**WHAT IS EXPECTED**.
At the line with "ivaji Maharaj Quiz", start repeating the data, and continue line by line through the final line, exactly.

**EXERCISE INPUT**.
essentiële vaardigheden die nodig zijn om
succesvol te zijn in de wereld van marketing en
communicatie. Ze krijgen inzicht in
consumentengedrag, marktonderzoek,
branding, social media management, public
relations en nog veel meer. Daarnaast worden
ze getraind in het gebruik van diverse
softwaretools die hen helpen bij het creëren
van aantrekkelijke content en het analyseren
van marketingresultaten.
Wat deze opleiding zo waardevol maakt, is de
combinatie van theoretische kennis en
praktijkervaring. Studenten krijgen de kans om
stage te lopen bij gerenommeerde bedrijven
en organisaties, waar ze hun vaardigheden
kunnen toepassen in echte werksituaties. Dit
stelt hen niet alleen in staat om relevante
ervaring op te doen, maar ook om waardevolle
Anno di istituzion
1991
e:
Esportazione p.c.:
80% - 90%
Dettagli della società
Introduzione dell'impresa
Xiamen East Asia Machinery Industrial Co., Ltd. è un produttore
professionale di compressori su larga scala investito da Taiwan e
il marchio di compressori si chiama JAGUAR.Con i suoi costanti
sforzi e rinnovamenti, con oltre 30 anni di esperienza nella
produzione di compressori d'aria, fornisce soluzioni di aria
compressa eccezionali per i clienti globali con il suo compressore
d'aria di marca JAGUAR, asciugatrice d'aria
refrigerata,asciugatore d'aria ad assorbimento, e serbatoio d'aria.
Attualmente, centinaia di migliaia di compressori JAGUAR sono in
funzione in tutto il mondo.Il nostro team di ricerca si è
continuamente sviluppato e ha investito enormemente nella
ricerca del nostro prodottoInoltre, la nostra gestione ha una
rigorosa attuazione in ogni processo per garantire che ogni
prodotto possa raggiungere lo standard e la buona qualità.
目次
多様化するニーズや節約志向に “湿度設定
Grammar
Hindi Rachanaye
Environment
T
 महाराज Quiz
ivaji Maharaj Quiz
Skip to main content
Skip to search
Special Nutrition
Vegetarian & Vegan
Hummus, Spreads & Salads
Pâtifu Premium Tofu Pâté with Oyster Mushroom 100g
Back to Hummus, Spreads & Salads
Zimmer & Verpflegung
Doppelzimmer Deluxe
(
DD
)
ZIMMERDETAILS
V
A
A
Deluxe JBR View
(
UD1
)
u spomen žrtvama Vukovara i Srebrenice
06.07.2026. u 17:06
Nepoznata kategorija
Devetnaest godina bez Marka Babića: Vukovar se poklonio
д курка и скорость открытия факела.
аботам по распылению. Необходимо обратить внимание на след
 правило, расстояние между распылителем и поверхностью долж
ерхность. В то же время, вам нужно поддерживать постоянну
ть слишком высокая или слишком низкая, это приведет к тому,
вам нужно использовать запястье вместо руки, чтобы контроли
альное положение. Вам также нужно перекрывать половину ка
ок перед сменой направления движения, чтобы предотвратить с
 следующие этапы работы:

**SOLUTION TO THIS EXERCISE**.
ivaji Maharaj Quiz
Skip to main content
Skip to search
Special Nutrition
Vegetarian & Vegan
Hummus, Spreads & Salads
Pâtifu Premium Tofu Pâté with Oyster Mushroom 100g
Back to Hummus, Spreads & Salads
Zimmer & Verpflegung
Doppelzimmer Deluxe
(
DD
)
ZIMMERDETAILS
V
A
A
Deluxe JBR View
(
UD1
)
u spomen žrtvama Vukovara i Srebrenice
06.07.2026. u 17:06
Nepoznata kategorija
Devetnaest godina bez Marka Babića: Vukovar se poklonio
д курка и скорость открытия факела.
аботам по распылению. Необходимо обратить внимание на след
 правило, расстояние между распылителем и поверхностью долж
ерхность. В то же время, вам нужно поддерживать постоянну
ть слишком высокая или слишком низкая, это приведет к тому,
вам нужно использовать запястье вместо руки, чтобы контроли
альное положение. Вам также нужно перекрывать половину ка
ок перед сменой направления движения, чтобы предотвратить с
 следующие этапы работы:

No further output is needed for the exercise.